До станции нужно было пройти около десяти километров, все больше лесом или по полям, обходя стороной села- я боялся, что меня могут сдать властям и забрать-таки в этот проклятый и страшный детский дом. И это было очень далеко из-за проклятого холода и секущего снежного вихря…
И я шел. Через пару часов пути я понял, что замерзаю. Уже нос и щеки перестали ощущаться, уже совершенно замерзли руки, но я все равно шел,  в глухом отчаянии о того, что проклятый снег не даст мне выжить, не даст дойти до тепла и укроет меня белым саваном где-нибудь в мягком пустынном поле… Страх и обида охватили меня- за что? За какой грех меня лишили родного крова? За что мои папа и мама ушли в подвалы? Где они сейчас? Что с ними? Думают ли обо мне? Любимые мои, как же мне вас не хватает… Спасите меня, прошу! Дайте мне силы! Господи, если ты есть, помоги мне!

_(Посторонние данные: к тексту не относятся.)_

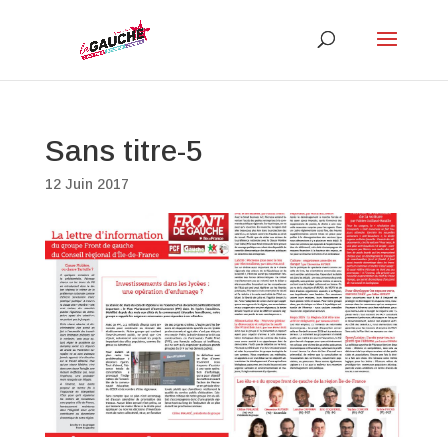
Sans titre-5
12 Juin 2017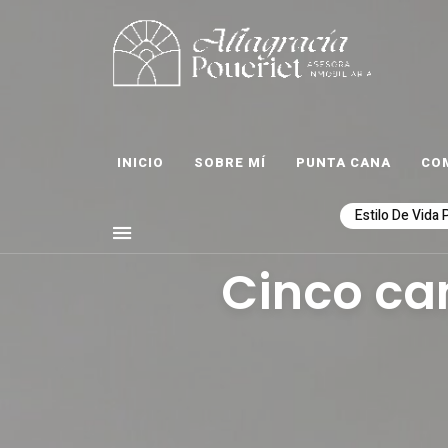
ALTAGRACIA POUERI
Comunidad, turismo, arte, desarrollo reflexiones y mucho m
INICIO
SOBRE MÍ
PUNTA CANA
CO
Estilo De Vida 
Cinco ca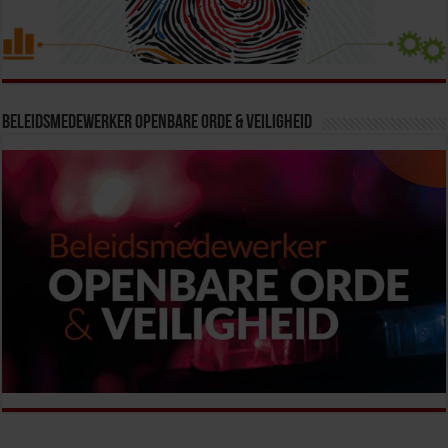
Beleidsmedewerker Openbare Orde & Veiligheid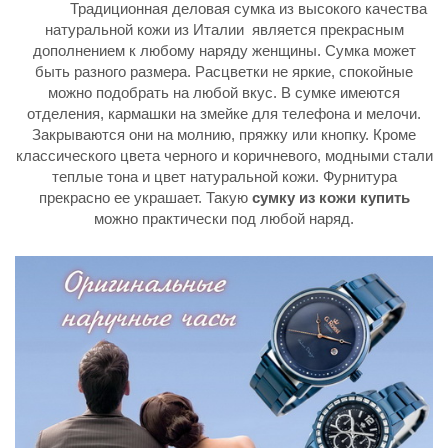
Традиционная деловая сумка из высокого качества
натуральной кожи из Италии является прекрасным
дополнением к любому наряду женщины. Сумка может
быть разного размера. Расцветки не яркие, спокойные
можно подобрать на любой вкус. В сумке имеются
отделения, кармашки на змейке для телефона и мелочи.
Закрываются они на молнию, пряжку или кнопку. Кроме
классического цвета черного и коричневого, модными стали
теплые тона и цвет натуральной кожи. Фурнитура
прекрасно ее украшает. Такую
сумку из кожи купить
можно практически под любой наряд.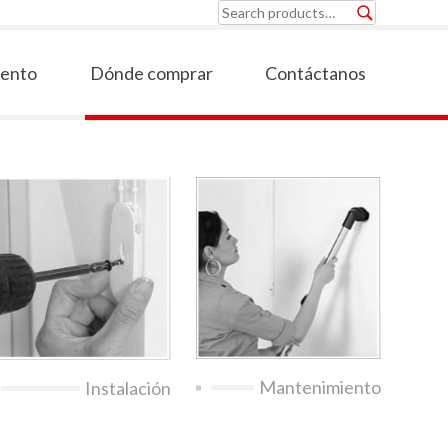
Search
for:
iento
Dónde comprar
Contáctanos
Mantenimiento
Instalación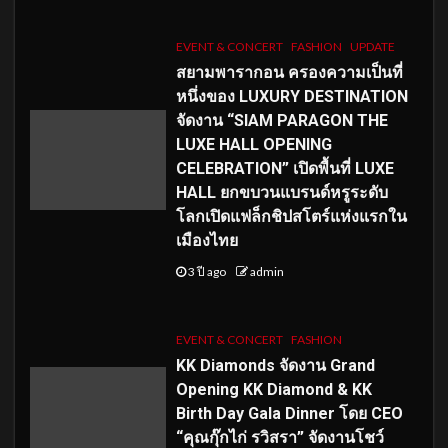
EVENT & CONCERT
FASHION
UPDATE
สยามพารากอน ครองความเป็นที่
หนึ่งของ LUXURY DESTINATION
จัดงาน “SIAM PARAGON THE
LUXE HALL OPENING
CELEBRATION” เปิดพื้นที่ LUXE
HALL ยกขบวนแบรนด์หรูระดับ
โลกเปิดแฟล็กชิปสโตร์แห่งแรกใน
เมืองไทย
3 ปี ago
admin
EVENT & CONCERT
FASHION
KK Diamonds จัดงาน Grand
Opening KK Diamond & KK
Birth Day Gala Dinner โดย CEO
“คุณกุ๊กไก่ รวิสรา” จัดงานโชว์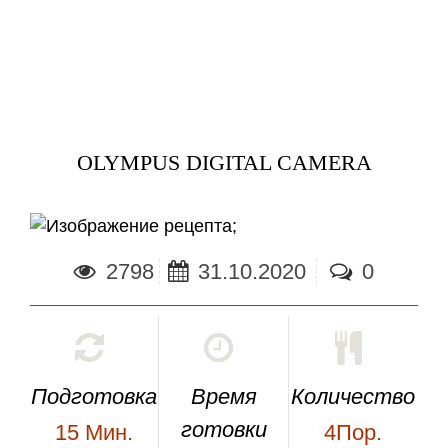
OLYMPUS DIGITAL CAMERA
;
2798
31.10.2020
0
Подготовка
Время
Количество
готовки
15
Мин.
4Пор.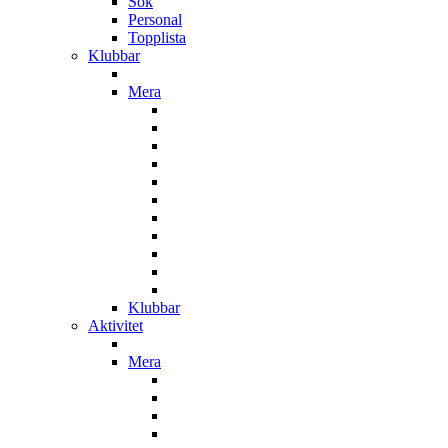
Sök
Personal
Topplista
Klubbar
Mera
Klubbar
Aktivitet
Mera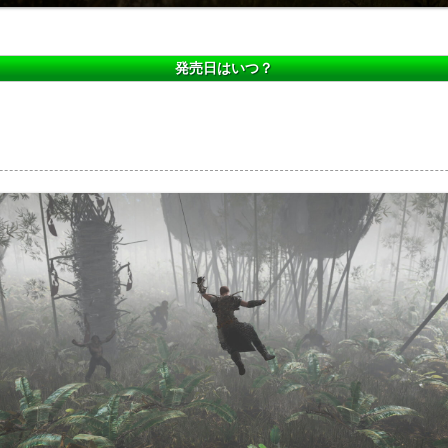
発売日はいつ？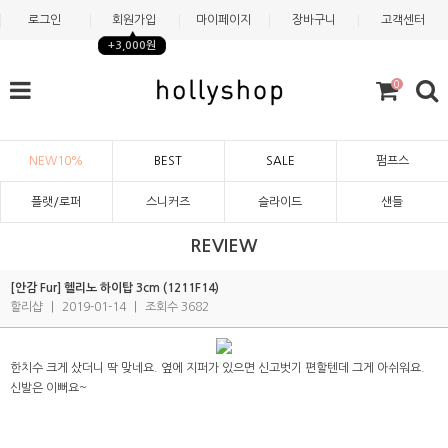
로그인
회원가입
마이페이지
장바구니
고객센터
+3,000원
0
NEW10%
BEST
SALE
펌프스
플랫/로퍼
스니커즈
슬라이드
샌들
REVIEW
[안감 Fur] 헬리노 하이탑 3cm (1211F14)
할리샵
|
2019-01-14
|
조회수 3682
한치수 크게 샀더니 딱 맞네요. 옆에 지퍼가 있으면 신고벗기 편할텐데 그게 아쉬워요.
신발은 이뻐요~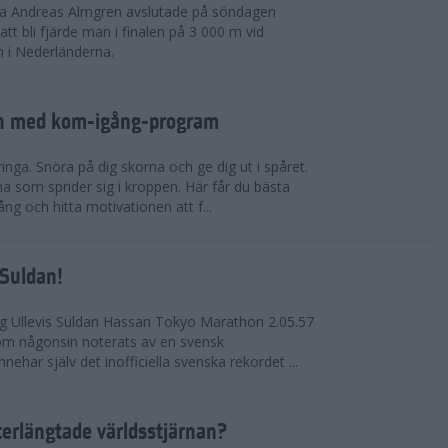
rna Andreas Almgren avslutade på söndagen
 bli fjärde man i finalen på 3 000 m vid
 i Nederländerna.
en med kom-igång-program
ringa. Snöra på dig skorna och ge dig ut i spåret.
a som sprider sig i kroppen. Här får du bästa
ng och hitta motivationen att f...
 Suldan!
ng Ullevis Suldan Hassan Tokyo Marathon 2.05.57
 som någonsin noterats av en svensk
ehar själv det inofficiella svenska rekordet ...
terlängtade världsstjärnan?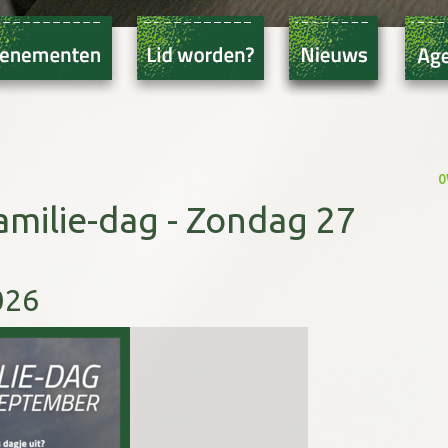
o
amilie-dag - Zondag 27
026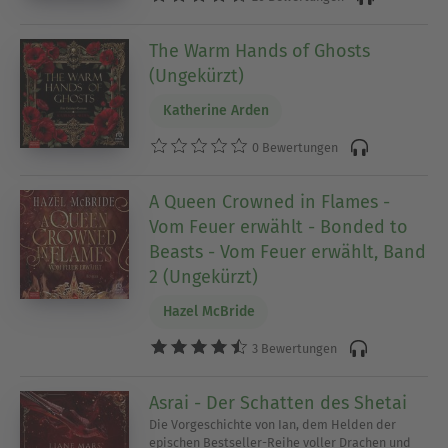
The Warm Hands of Ghosts
(Ungekürzt)
Katherine Arden
0 Bewertungen
A Queen Crowned in Flames -
Vom Feuer erwählt - Bonded to
Beasts - Vom Feuer erwählt, Band
2 (Ungekürzt)
Hazel McBride
3 Bewertungen
Asrai - Der Schatten des Shetai
Die Vorgeschichte von Ian, dem Helden der
epischen Bestseller-Reihe voller Drachen und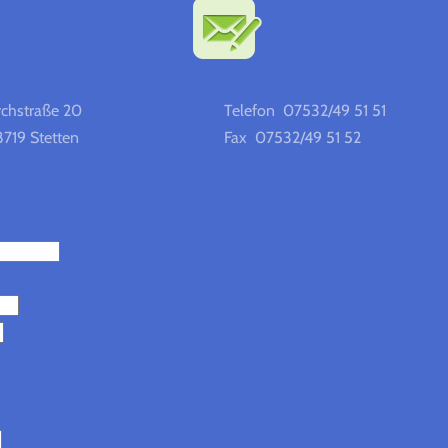
rchstraße 20
Telefon 07532/49 51 51
719 Stetten
Fax 07532/49 51 52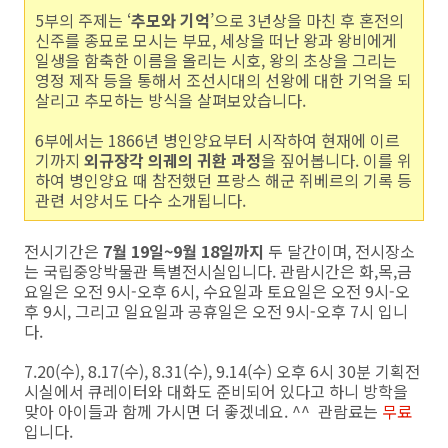
5부의 주제는 ‘
추모와 기억
’으로 3년상을 마친 후 혼전의
신주를 종묘로 모시는 부묘, 세상을 떠난 왕과 왕비에게
일생을 함축한 이름을 올리는 시호, 왕의 초상을 그리는
영정 제작 등을 통해서 조선시대의 선왕에 대한 기억을 되
살리고 추모하는 방식을 살펴보았습니다.
6부에서는 1866년 병인양요부터 시작하여 현재에 이르
기까지
외규장각 의궤의 귀환 과정
을 짚어봅니다. 이를 위
하여 병인양요 때 참전했던 프랑스 해군 쥐베르의 기록 등
관련 서양서도 다수 소개됩니다.
전시기간은
7월 19일~9월 18일까지
두 달간이며, 전시장소
는 국립중앙박물관 특별전시실입니다. 관람시간은 화,목,금
요일은 오전 9시-오후 6시, 수요일과 토요일은 오전 9시-오
후 9시, 그리고 일요일과 공휴일은 오전 9시-오후 7시 입니
다.
7.20(수), 8.17(수), 8.31(수), 9.14(수) 오후 6시 30분 기획전
시실에서 큐레이터와 대화도 준비되어 있다고 하니 방학을
맞아 아이들과 함께 가시면 더 좋겠네요. ^^ 관람료는
무료
입니다.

Я плакал и шел, растирая замерзшие щеки и руки и понимая, что выжить уже не смогу. Отчаяние сжало сердце и разорвало мою душу в клочья - я понял вдруг четко и безоговорочно, что не смогу дойти. И я сел на белый холодный снег прямо посредине поля и заплакал в голос…
Усталость и мороз делали свое дело- я плакал и обмякал, засыпая. И знаешь,такая нега, такая сладость вдруг стали вползать в мое сердце, что я подумал тогда — вот оно, счастье! Не чувствовать беды и горя, не ощущать боли, не вспоминать ужас арестов родителей… Вот же оно, избавление! Как все просто и легко! И нет никакого горя, никаких проблем и никакого снега…Только тишина, покой и тепло...
Я почти уже спал, повалившись на бок, когда что-то нежное, живое и плохо пахнущее ткнуло меня в нос, почти что в глаз. Я не хотел отзываться, а оно все тыкало и тыкало, раздражая… А потом это что-то потащило меня за воротник, и я стал отмахиваться- вначале слабо, а затем уж и всерьез: пальто зачем же рвать, оно же денег стоит, может, еще пригодится кому-нибудь! Моему возмущению предела не было- меня вытаскивали из рая, из теплоты, из покоя! И я стал драться, а, проснувшись окончательно, услышал собачий лай и понял, что меня обижает собака. Собака! Я дрался с ненавистным псом, еще не понимая, что бью своего спасителя, кричал бранные слова и пинал теплый собачий бок замерзшими руками, старался попасть кулаками, которых и не чувствовал уже, непременно по собачьей мохнатой морде, по глазам, по ушам, по носу!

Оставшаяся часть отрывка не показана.